The Harper Review series in Journal of Ecology was inaugurated in 2016 to give an exciting new dimension to the Journal’s review portfolio. Published annually, these specially commissioned reviews provide the opportunity for a mid-career, established ecologist to provide their own unique insight into the exciting, ground-breaking research that they are involved with. Named in recognition of past BES President (1966-1967) and Journal of Ecology Editorial Board member, the late John L. Harper CBE FRS (1925-2009), these are in-depth, authoritative and broad interest reviews.
Staying true the ‘Harperian’ approach to ecology, these thought provoking and sometimes provocative reviews aim to present an exciting new synthesis which promote discussion and push the field forward.
The 2017 Harper Review is written by Associate Editor Jason Fridley. He discusses the modeling approaches of plant performance in population and ecosystem ecology, as well as looking into how much remains unknown about how plants use energy.

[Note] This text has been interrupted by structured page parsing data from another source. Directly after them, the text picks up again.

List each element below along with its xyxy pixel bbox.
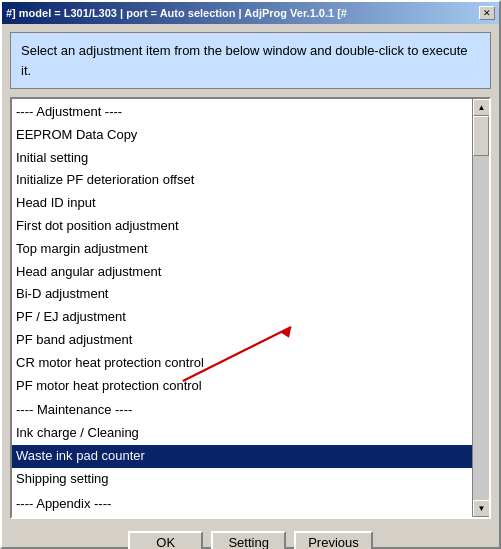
scrollbar-track[interactable]	[473, 116, 489, 500]
scroll-up-button[interactable]: ▲	[473, 99, 490, 116]
list-item[interactable]: ---- Appendix ----	[12, 493, 472, 516]
info-text: Select an adjustment item from the below…	[21, 43, 468, 78]
list-item[interactable]: Head angular adjustment	[12, 261, 472, 284]
setting-button[interactable]: Setting	[211, 531, 286, 549]
list-item[interactable]: PF / EJ adjustment	[12, 306, 472, 329]
list-item[interactable]: Top margin adjustment	[12, 238, 472, 261]
list-container: ---- Adjustment ----EEPROM Data CopyInit…	[10, 97, 491, 519]
list-item[interactable]: PF band adjustment	[12, 329, 472, 352]
list-item[interactable]: Initialize PF deterioration offset	[12, 169, 472, 192]
scroll-down-button[interactable]: ▼	[473, 500, 490, 517]
close-button[interactable]: ✕	[479, 6, 495, 20]
list-item[interactable]: ---- Maintenance ----	[12, 399, 472, 422]
adjustment-list: ---- Adjustment ----EEPROM Data CopyInit…	[12, 99, 472, 517]
list-item[interactable]: Initial setting	[12, 147, 472, 170]
list-item[interactable]: EEPROM Data Copy	[12, 124, 472, 147]
list-item[interactable]: Waste ink pad counter	[12, 445, 472, 468]
window-content: Select an adjustment item from the below…	[2, 24, 499, 549]
list-item[interactable]: Ink charge / Cleaning	[12, 422, 472, 445]
list-item[interactable]: CR motor heat protection control	[12, 352, 472, 375]
list-item[interactable]: Head ID input	[12, 192, 472, 215]
ok-button[interactable]: OK	[128, 531, 203, 549]
list-item[interactable]: First dot position adjustment	[12, 215, 472, 238]
main-window: #] model = L301/L303 | port = Auto selec…	[0, 0, 501, 549]
title-bar: #] model = L301/L303 | port = Auto selec…	[2, 2, 499, 24]
info-box: Select an adjustment item from the below…	[10, 32, 491, 89]
list-area[interactable]: ---- Adjustment ----EEPROM Data CopyInit…	[12, 99, 472, 517]
list-item[interactable]: ---- Adjustment ----	[12, 101, 472, 124]
window-title: #] model = L301/L303 | port = Auto selec…	[6, 7, 347, 19]
button-row: OK Setting Previous	[10, 527, 491, 549]
scrollbar-thumb[interactable]	[473, 116, 489, 156]
scrollbar[interactable]: ▲ ▼	[472, 99, 489, 517]
list-item[interactable]: Shipping setting	[12, 468, 472, 491]
list-item[interactable]: PF motor heat protection control	[12, 375, 472, 398]
list-item[interactable]: Bi-D adjustment	[12, 283, 472, 306]
previous-button[interactable]: Previous	[294, 531, 373, 549]
title-bar-controls: ✕	[479, 6, 495, 20]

2016: Does the biogeographic origin of species matter? Ecological effects of native and non-native species and the use of origin to guide management
Yvonne M. Buckley and Jane Catford
The 2016 Harper Review is from Journal of Ecology Associate Editor Yvonne Buckley and Jane Catford. They discuss to what extent the origin of non-native species matters when looking at their ecological impact and subsequent management decisions. They conclude that origin effects should feed into a process whereby ecologists work together with managers, policymakers and broader society to guide decisions on how to respond to the effects of non-native species.